The next morning, and without any previous warning, Ruby appeared in her cloth dress and jacket and announced her intention of taking the stage back to Plymouth, adding that as Jim had not returned, Marvin must drive her over to the cross-roads. I offered my services, but she declined them graciously but firmly, bidding me good-by and saying with one of her earnest looks, as she held my hand in hers, that she should never forget my kindness to Jim, and that she would always remember me for what I had done for him, and then she added with peculiar tenderness:
"And dear Uncle Jim won't forget you, either."
And so she had gone, and with her had faded all the light and joyousness of the place.
When Jim returned the next day I was at work in the pasture painting a group of white birches. I hallooed to him as he shambled along within a hundred yards of me, swinging his arms, but he did not answer except to turn his head.

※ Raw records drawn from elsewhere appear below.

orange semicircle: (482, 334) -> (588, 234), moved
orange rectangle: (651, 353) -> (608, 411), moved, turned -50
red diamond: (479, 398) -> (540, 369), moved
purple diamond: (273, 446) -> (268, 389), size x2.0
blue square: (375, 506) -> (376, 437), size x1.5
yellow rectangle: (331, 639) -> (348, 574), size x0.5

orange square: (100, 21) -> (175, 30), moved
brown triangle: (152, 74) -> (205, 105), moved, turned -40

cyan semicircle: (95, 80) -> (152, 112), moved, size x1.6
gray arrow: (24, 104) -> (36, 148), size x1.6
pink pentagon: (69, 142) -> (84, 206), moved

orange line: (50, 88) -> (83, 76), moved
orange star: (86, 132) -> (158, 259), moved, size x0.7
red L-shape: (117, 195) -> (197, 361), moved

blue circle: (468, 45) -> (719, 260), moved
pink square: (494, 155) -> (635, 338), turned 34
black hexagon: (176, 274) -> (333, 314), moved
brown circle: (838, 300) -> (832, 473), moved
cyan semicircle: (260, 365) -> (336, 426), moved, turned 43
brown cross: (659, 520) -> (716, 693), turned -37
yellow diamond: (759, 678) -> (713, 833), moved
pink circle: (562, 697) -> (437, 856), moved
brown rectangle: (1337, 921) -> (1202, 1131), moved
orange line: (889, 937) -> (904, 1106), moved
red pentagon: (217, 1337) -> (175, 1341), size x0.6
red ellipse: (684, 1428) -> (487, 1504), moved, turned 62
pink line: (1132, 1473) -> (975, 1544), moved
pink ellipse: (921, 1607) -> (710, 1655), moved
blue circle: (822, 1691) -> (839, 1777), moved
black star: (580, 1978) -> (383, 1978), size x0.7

That night at table he replied to my questions in monosyllables, explaining his not stopping when I had called in the morning by saying that he didn't want to "'sturb me," and when I laughed and told him--using his own words--that Ruby "wouldn't pa.s.s a fellow and give him the dead, cold shake," he pushed back his chair with a sudden impatient gesture, said he had forgotten something, and left the table without a word or look in reply.
I knew then that I had hurt him in some way.
"What's the matter with Jim, Mr. Marvin? He seems put out about something. Did he say anything to you?" I asked, astonished at Jim's behavior, and anxious for some clew by which to solve its mystery.
"Got one o' his spells on. Gits that way sometimes, and when he does ye can't git no good out o' him. I want them turnips dug, and he's got to do it or git out. I ain't hired him to loaf 'round all day with Ruby and to sulk when she's gone. I'm a-payin' him wages right along, ain't I?"
he added with some fierceness as he stopped at the door. "What he gits for fixin' the mill ain't nothin' to me--I don't git a cent on it."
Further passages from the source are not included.